" Southey certainly has no pretensions to vie with
you in the sublime of poetry; but he tells a plain tale better than you.
I will enumerate some woful blemishes, some of 'em sad deviations from
that simplicity which was your aim. "Hailed who might be near" (the
"canvas-coverture moving," by the by, is laughable); "a woman and six
children" (by the way, why not nine children? It would have been just
half as pathetic again); "statues of sleep they seemed;" "frost-mangled
wretch;" "green putridity;" "hailed him immortal" (rather ludicrous
again); "voiced a sad and simple tale" (abominable!); "unprovendered;"
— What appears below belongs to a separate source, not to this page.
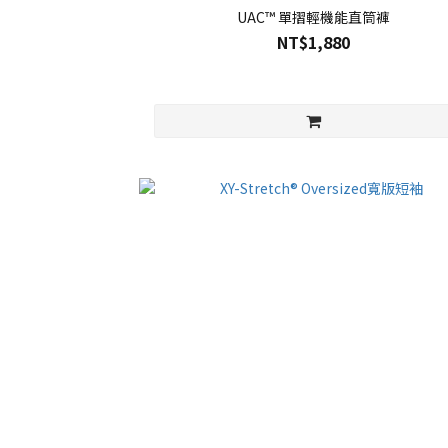
UAC™ 單摺輕機能直筒褲
NT$1,880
"such his tale;" "Ah, suffering to the height of what was sufffered" (a
most _insufferable line_); "amazements of affright;" "The hot, sore
brain attributes its own hues of ghastliness and torture" (what shocking
confusion of ideas!).
In these delineations of common and natural feelings, in the familiar
walks of poetry, you seem to resemble Montauban dancing with Roubigne's
tenants [1], "_much of his native loftiness remained in the execution_."
I was reading your "Religious Musings" the other day, and sincerely I
think it the noblest poem in the language next after the "Paradise
Lost;" and even that was not made the vehicle of such grand truths.
"There is one mind," etc., down to "Almighty's throne," are without a
rival in the whole compass of my poetical reading.